- _WHAT YOU NEED TO DO_
Everything in the listing below needs restating exactly, apart from the pictures.

- _MATERIAL FOR THIS TASK_

● ● ● ● ●

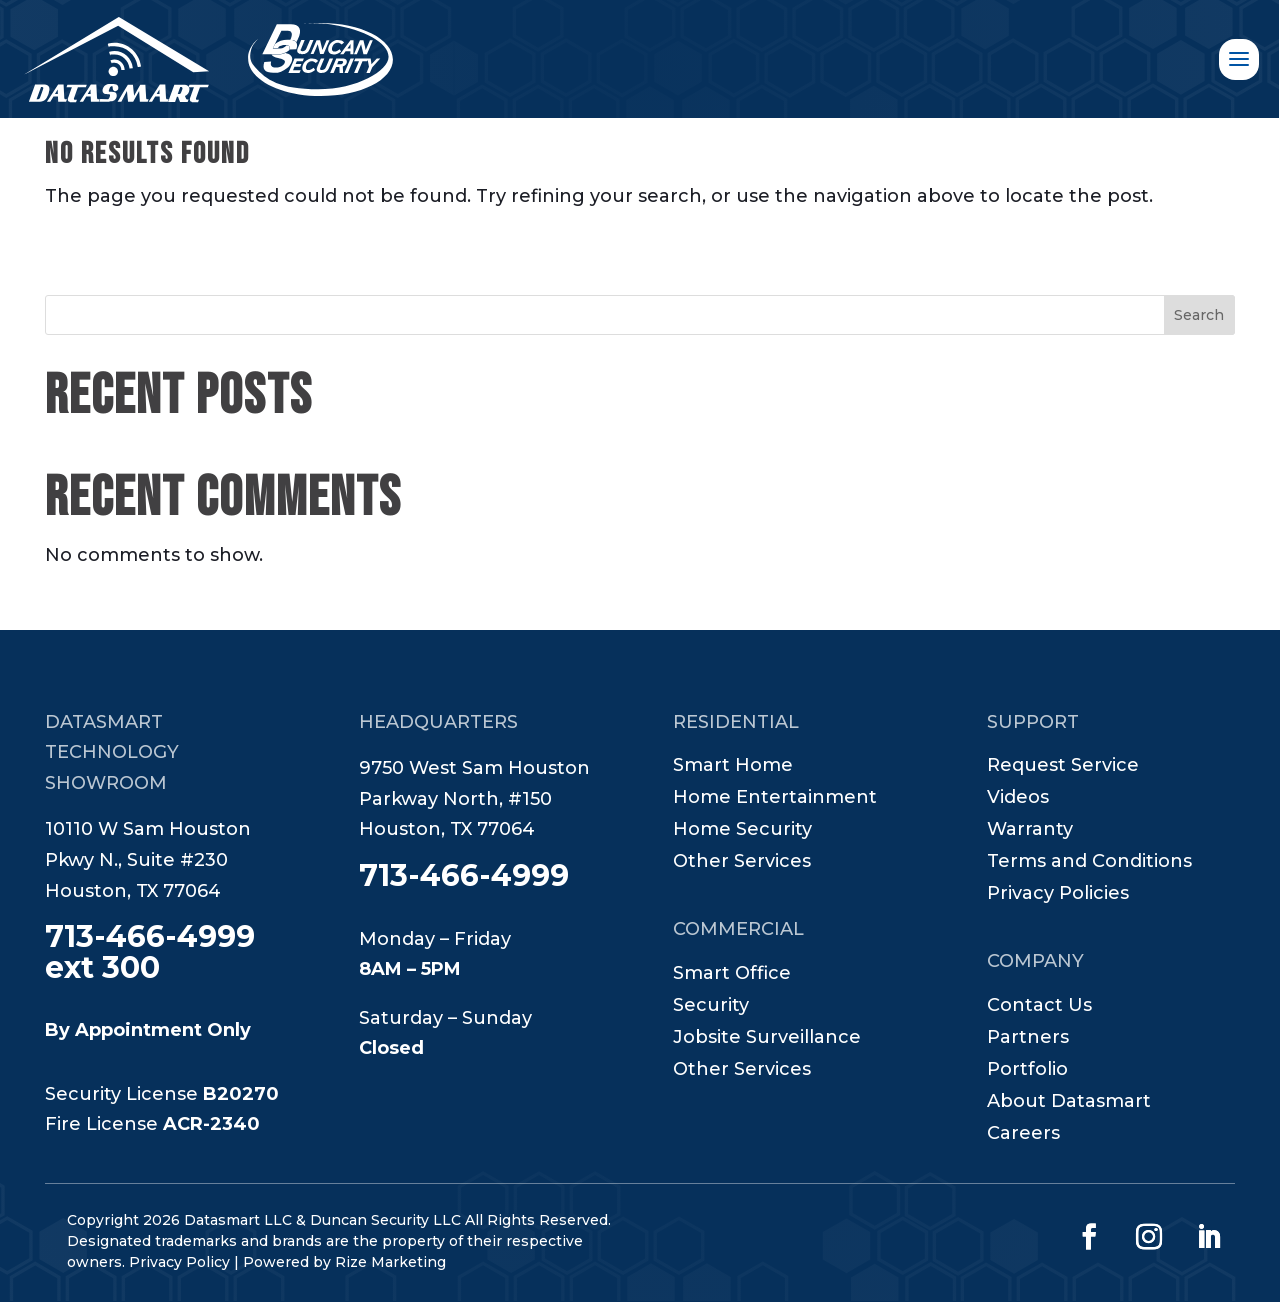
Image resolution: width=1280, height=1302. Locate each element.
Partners (1028, 1039)
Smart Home (733, 767)
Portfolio (1027, 1071)
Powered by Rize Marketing (344, 1262)
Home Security (742, 831)
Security (711, 1007)
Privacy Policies (1058, 895)
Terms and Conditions (1089, 863)
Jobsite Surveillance (767, 1039)
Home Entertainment (775, 799)
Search (1199, 315)
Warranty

● ● ● ● ●

- _SOLUTION TO THE EXERCISE_
Image resolution: width=1280, height=1302. Locate each element.
Partners (1028, 1039)
Smart Home (733, 767)
Portfolio (1027, 1071)
Powered by Rize Marketing (344, 1262)
Home Security (742, 831)
Security (711, 1007)
Privacy Policies (1058, 895)
Terms and Conditions (1089, 863)
Jobsite Surveillance (767, 1039)
Home Entertainment (775, 799)
Search (1199, 315)
Warranty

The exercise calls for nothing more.